**Supplied information**.
---

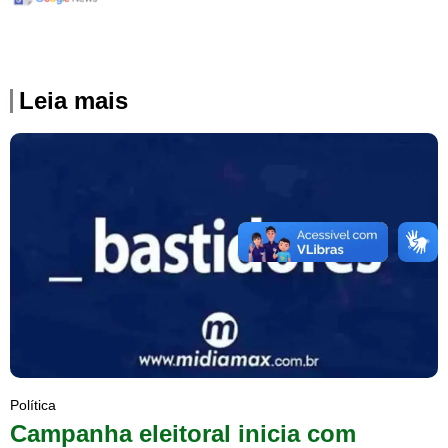
Leia mais
Política
Campanha eleitoral inicia com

---

**Assigned task**. Write out the material above once more, exactly as it reads, with no pictures.

**Task output**.
Leia mais
Política
Campanha eleitoral inicia com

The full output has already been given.